A mãe de Iris correu lá com a intenção de salvar a filha que o miserável do Curiango havia desviado. Menina inocente e pura, um exemplo de fidelidade, arrastada por um depravado que os pais fecharam os olhos a tudo e ainda o chamavam de modelar. Bandido desde o dia em que nasceu. Desta feita ele iria se haver com a policia e com o seu marido. Dona Cristina entrou hotel adentro como uma fúria. Perguntou pela filha, Iris, uma menina criada com o maior zelo e que fora iludida por um cafajeste.
- Como é o nome da senhora?
- Cristina, sim senhora, Cristina!
- Muito bem. Os dois estão no quarto e temos instrução para não perturbá-los. Só saem do quarto para o banho e para comer. Vê-se que é um casal que se adora. Nunca vi tanto amor. Volte depois, lá para uma hora da tarde.
- Nada disso, dona. A menina é minha filha e quero vê-la e levá-la agora mesmo.
- Não pode. Temos ordem de não interrompê-los. São uns hospedes maravilhosos.
- Qual é o quarto deles? Eu mesma irei chamá-la.
- Já lhe disse que não querem ser perturbados. Deixe os meninos se divertirem. Além disso, não queremos perder dois hospedes tão bons e pontuais.
- Já disse à senhora, que a menina é minha filha.
- Então não vá incomodá-la.
- Ou vai chamá-la ou irei recorrer a policia. Era só o que me faltava.
Afinal Iris apareceu, e na mais perfeita calma.
- Oh! Que bom. Veio nos visitar, mamãe. Como vai o papai e os manos? Nós aqui vamos otimamente. O Curiango é um amor.

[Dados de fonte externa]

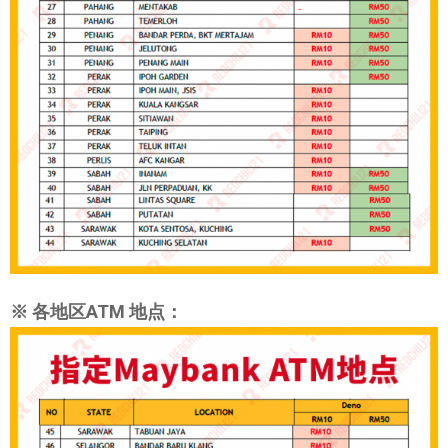
※ 各地区ATM 地点：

- Estou te desconhecendo, Iris. Como mudastes tanto! Será que estou vendo mesmo minha filha.
- Ela mesma dona Cristina. É a sua filhinha em carne e osso.

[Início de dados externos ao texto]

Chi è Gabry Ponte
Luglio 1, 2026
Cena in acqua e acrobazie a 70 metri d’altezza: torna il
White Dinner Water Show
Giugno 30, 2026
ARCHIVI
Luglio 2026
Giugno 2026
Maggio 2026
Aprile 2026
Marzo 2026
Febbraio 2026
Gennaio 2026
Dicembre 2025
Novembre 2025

- Como é que te deixastes levar por aquele miserável, menina. Por que não te aconselhastes comigo. Uma inocente como eras ser assim iludida por aquele maldito Curiango!

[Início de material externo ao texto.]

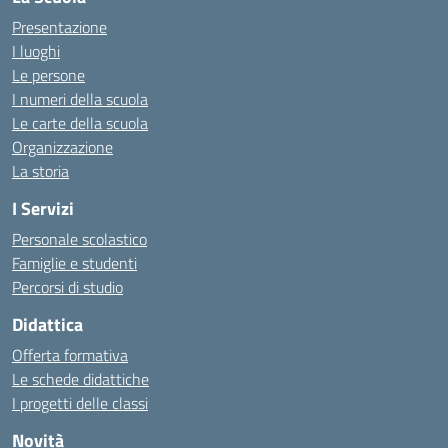
Presentazione
I luoghi
Le persone
I numeri della scuola
Le carte della scuola
Organizzazione
La storia
I Servizi
Personale scolastico
Famiglie e studenti
Percorsi di studio
Didattica
Offerta formativa
Le schede didattiche
I progetti delle classi
Novità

- Engano da senhora, mamãe. Ele nem queria assim. Eu é que o convenci. Andava louca pelo bichinho e peguei-o pela abertura. Nestes poucos dias chegaremos por lá. Curiango e eu somos as duas criaturas mais felizes deste Brasil. Nem imagina a senhora como gosta de mim e eu dele. Por favor, não interrompa nossa lua de mel. Quer falar com ele?
- Nem vê-lo!
- Mas a culpada fui eu.
- E aquelas histórias que me contavas?
- Era só para causar sensação. Tudo combinado por nos dois. Eram os preparativos. A coisa foi indo, indo, até que chegou ao que queríamos.
- E o que pretendem fazer?
- Já fizemos...
- Onde vão morar, sinha doidinha.
- Ou lá em casa ou na casa dele. Tanto faz. Tendo um quarto e comida, o resto é com a gente...
- Mas minha filha, como é que se muda assim. Pensava que era uma santinha, discuti com a mãe do Curiango e me fazes semelhante coisa.
- É o destino, mãe. O destino e o amor. Era doidinha pelo Curiango. Comecei achar o nome curioso e bonito, a coisa foi esquentando, esquentando, esquentando, nele e em mim, pegou fogo...
- Quero ver a cara do Curiango, esse demônio. Sei que não foste tu. Uma coisa dessa só pode ter partido dele. E agora tomas para ti mesma, a diabrura que fizeram.
- Um só não podia fazer nada. Tinha que ser os dois. Mas fui eu quem o assanhou. Mostrei-lhe isso, mostrei-lhe aquilo e findamos bagunçando o coreto. Mostrei-lhe um pedaço das pernas, ele alisou os meus jambinhos verdes do Pará. A gente achou graça e findamos fazendo uma aposta.
- Que aposta, desmiolada!
- Ver quem tirava a roupa toda mais depressa.
- E quem foi que vitoriou, isto é, ganhou a aposta de pouca vergonha?
- Empatamos. E daí por diante começou a vida nova. Bem, agora nos conhecemos bem, somos íntimos, matamos a gulodice e poderemos voltar a casa sem mais dar-lhes qualquer desgosto. E papai, como está. Violento, triste, preocupado? É possível e a única culpada sou eu, amargurada, mãe, arrependida, aniquilada. Tudo quanto eu imaginava, tudo quanto eu sentia e esperava da vida, diluiu-se, acabou-se, sumiu como uma rajada de vento que desfolha uma rosa e deixa apenas os espinhos. Tudo, tudo, era ilusão, sonhos passageiros. Apagou-se mesmo tudo, tudo. Sou uma menina desiludida, sem sonhos, sem desejos, como uma folha seca, sem cor, sem perfume, sem vida que o vento leva; ninguém sabe para onde...


*O conto pertence ao livro “Vidas Nordestinas”, no prelo.